Stored data entries:
◇ ◇ ◇ ◇ ◇

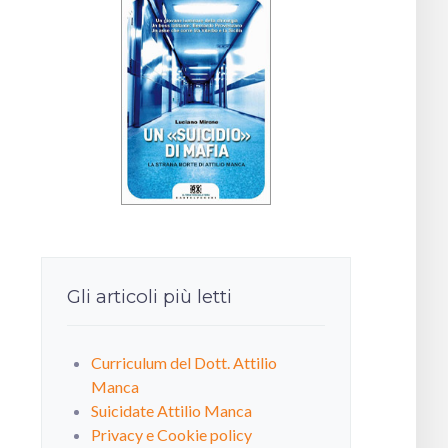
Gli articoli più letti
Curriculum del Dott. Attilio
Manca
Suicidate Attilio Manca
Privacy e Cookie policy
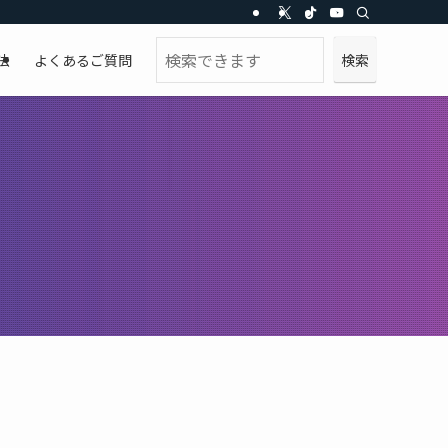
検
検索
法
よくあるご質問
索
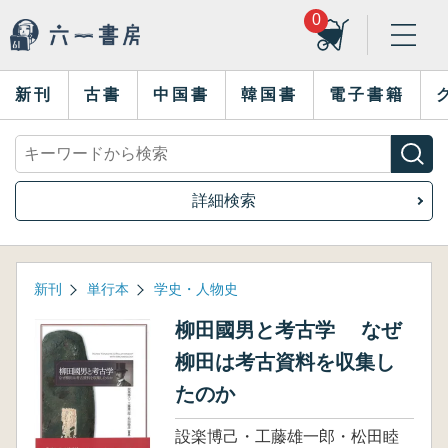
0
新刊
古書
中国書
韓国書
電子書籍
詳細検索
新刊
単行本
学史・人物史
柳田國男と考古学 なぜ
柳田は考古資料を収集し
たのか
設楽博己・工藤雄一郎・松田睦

◇ ◇ ◇ ◇ ◇

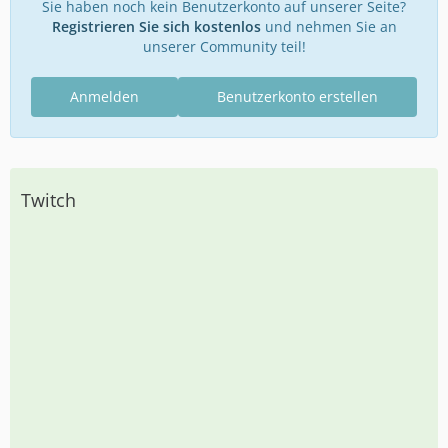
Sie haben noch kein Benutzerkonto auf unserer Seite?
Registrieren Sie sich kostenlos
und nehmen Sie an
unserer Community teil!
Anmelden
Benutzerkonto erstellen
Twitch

◇ ◇ ◇ ◇ ◇

Search the entries for "Attilio" and copy out each line that has it.

Curriculum del Dott. Attilio
Suicidate Attilio Manca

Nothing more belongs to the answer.